L'invito del presunto stupratore di Roma è tutto per le ministre del governo Berlusconi, dalla Carfagna alla Gelmini fino alla Prestigicacomo, Meloni e Brambilla: "Venite a trovarmi in carcere, vi renderete conto che tipo di persona sono, seria e gentile". Luca Bianchini ha lanciato il suo appello dal carcere attraverso il suo avvocato Giorgio Olmi, alle "parlamentari, che siano ministre, deputate o senatrici". 
Luca Bianchini
"Luca Bianchini - spiega Olmi - sarebbe ben contento di incontrare anche le parlamentari, che siano ministre, deputate o senatrici. Alle ministre, deputate e senatrici non potrebbe che fare onore questo gesto, se con la loro sensibilità di donne e senza pregiudizio andassero a trovare Bianchini in carcere, per verificare che tipo di persona è il mio assistito".

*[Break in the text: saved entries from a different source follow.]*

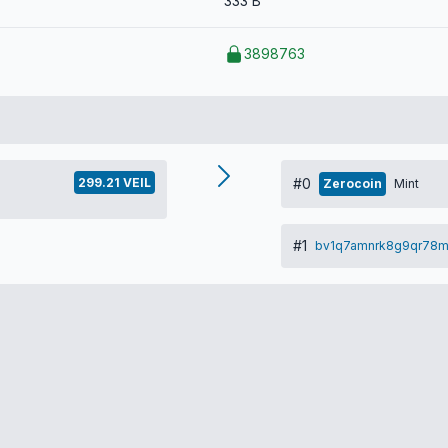
333 B
3898763
299.21 VEIL
#0
Zerocoin
Mint
#1
bv1q7amnrk8g9qr78m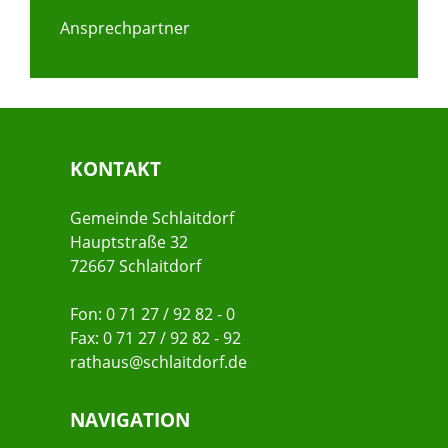
Ansprechpartner
KONTAKT
Gemeinde Schlaitdorf
Hauptstraße 32
72667 Schlaitdorf
Fon: 0 71 27 / 92 82 - 0
Fax: 0 71 27 / 92 82 - 92
rathaus@schlaitdorf.de
NAVIGATION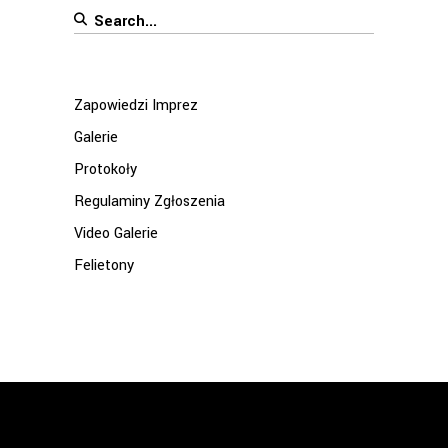
Search
for:
Zapowiedzi Imprez
Galerie
Protokoły
Regulaminy Zgłoszenia
Video Galerie
Felietony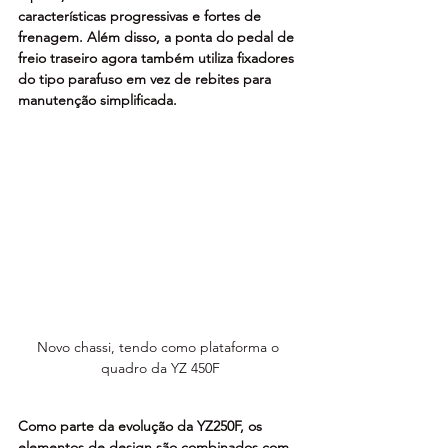
características progressivas e fortes de 
frenagem. Além disso, a ponta do pedal de 
freio traseiro agora também utiliza fixadores 
do tipo parafuso em vez de rebites para 
manutenção simplificada.
Novo chassi, tendo como plataforma o 
quadro da YZ 450F
Como parte da evolução da YZ250F, os 
elementos de design são combinados com 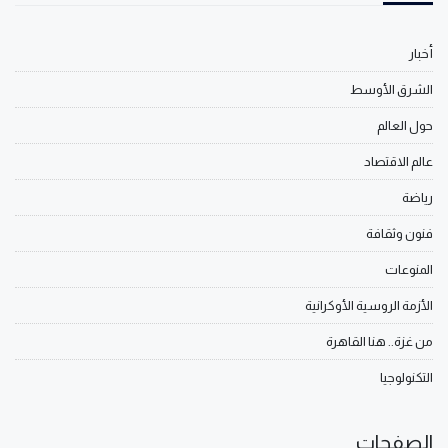
أخبار
الشرق الأوسط
حول العالم
عالم الاقتصاد
رياضة
فنون وثقافة
المنوعات
الأزمة الروسية الأوكرانية
من غزة.. هنا القاهرة
التكنولوجيا
الصفحات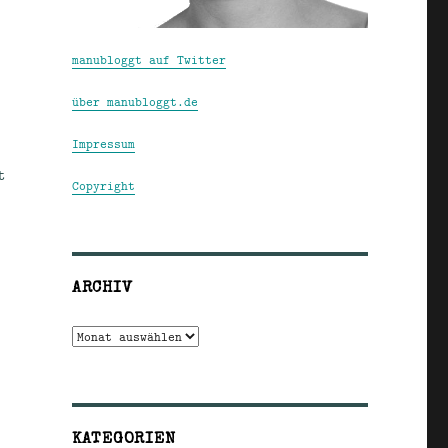
manubloggt auf Twitter
über manubloggt.de
Impressum
t
Copyright
ARCHIV
Archiv
KATEGORIEN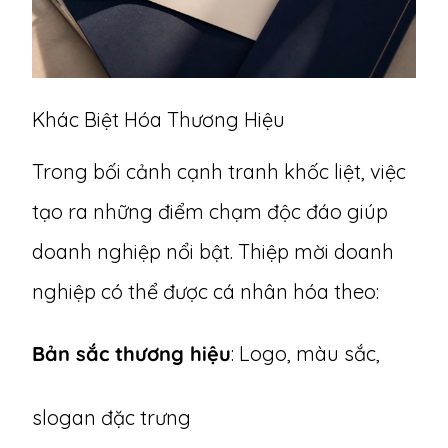
Khác Biệt Hóa Thương Hiệu
Trong bối cảnh cạnh tranh khốc liệt, việc
tạo ra những điểm chạm độc đáo giúp
doanh nghiệp nổi bật. Thiệp mời doanh
nghiệp có thể được cá nhân hóa theo:
Bản sắc thương hiệu
: Logo, màu sắc,
slogan đặc trưng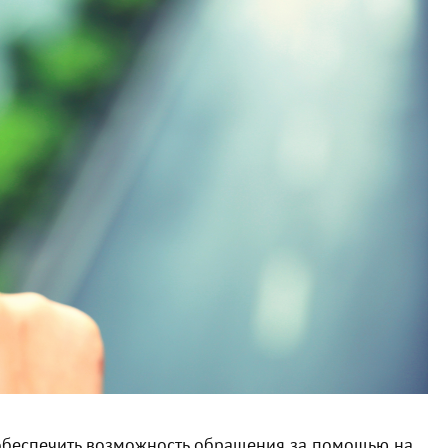
обеспечить возможность обращения за помощью на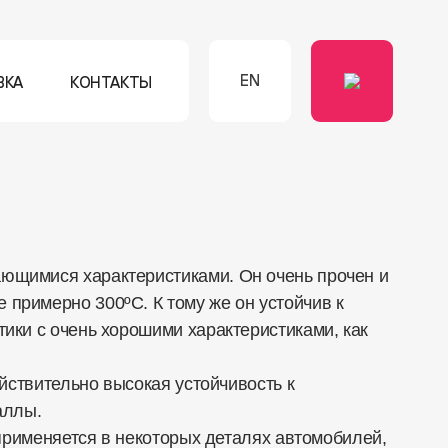
EN
ВКА
КОНТАКТЫ
ющимися характеристиками. Он очень прочен и
примерно 300ºC. К тому же он устойчив к
ики с очень хорошими характеристиками, как
йствительно высокая устойчивость к
аллы.
применяется в некоторых деталях автомобилей,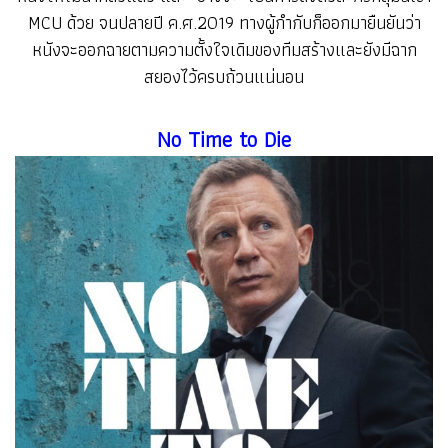
MCU ด้วย จนปลายปี ค.ศ.2019 ทางผู้กำกับก็ออกมายืนยันว่า
หนังจะออกฉายตามความตั้งใจเดิมของทีมสร้างและยังมีฉาก
สยองไว้ครบถ้วนแน่นอน
No Time to Die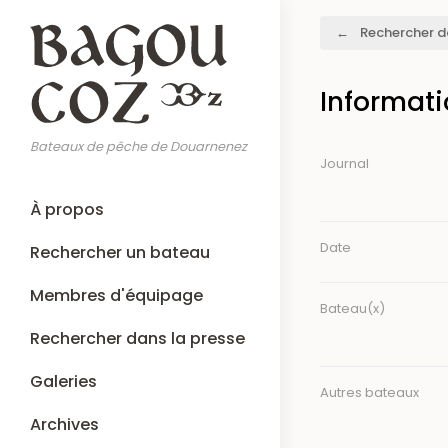
Aller
Fil
Rechercher d
au
d'Ariane
contenu
principal
Informat
Bateaux de pêche de Douarnenez
Journal
Main
À propos
navigation
Date
Rechercher un bateau
Membres d'équipage
Bateau(x)
Rechercher dans la presse
Galeries
Autres bateaux
Archives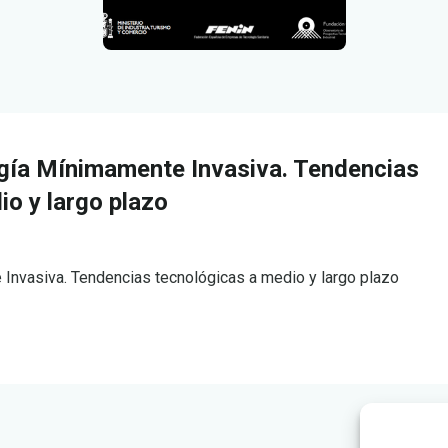
rugía Mínimamente Invasiva. Tendencias
io y largo plazo
e Invasiva. Tendencias tecnológicas a medio y largo plazo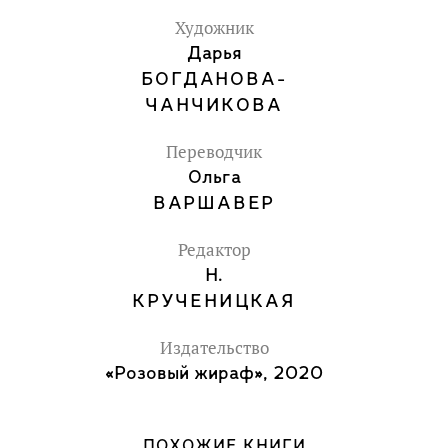
Художник
Дарья
БОГДАНОВА-
ЧАНЧИКОВА
Переводчик
Ольга
ВАРШАВЕР
Редактор
Н.
КРУЧЕНИЦКАЯ
Издательство
«Розовый жираф», 2020
ПОХОЖИЕ КНИГИ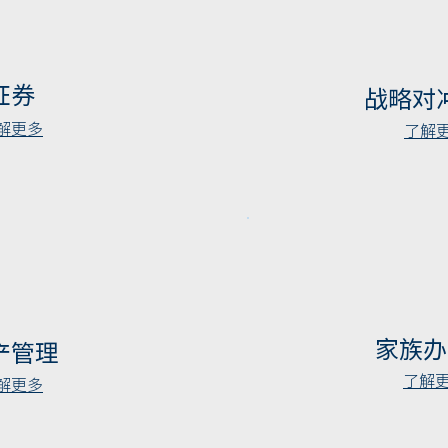
证券
战略对
解更多
了解
家族办
产管理
了解
解更多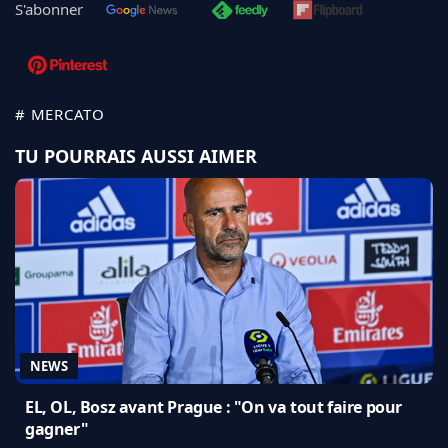
S'abonner
# MERCATO
TU POURRAIS AUSSI AIMER
NEWS
EL, OL, Bosz avant Prague : "On va tout faire pour
gagner"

Già un parlamentare del Pdl Francesco Lehner e il garante dei diritti dei detenuti del Lazio, Angelo Marroni del Pd hanno visitato Bianchini a Regina Coeli. Bianchini ha nominato anche un secondo difensore, Bruno Andreozzi, che lo difese nel 1996 per la tentata violenza sessuale ai danni di una sua vicina. "L'ho trovato più combattivo che mai", ha aggiunto Olmi a proposito del suo assistito. Riguardo ai futuri accertamenti tecnici della polizia scientifica su indumenti, fascette da elettricista e scotch sequestrati a Bianchini per estrarre eventuali tracce biologiche da comparare con il Dna delle donne aggredite, Olmi ha commentato: "Sono mosse di disperazione".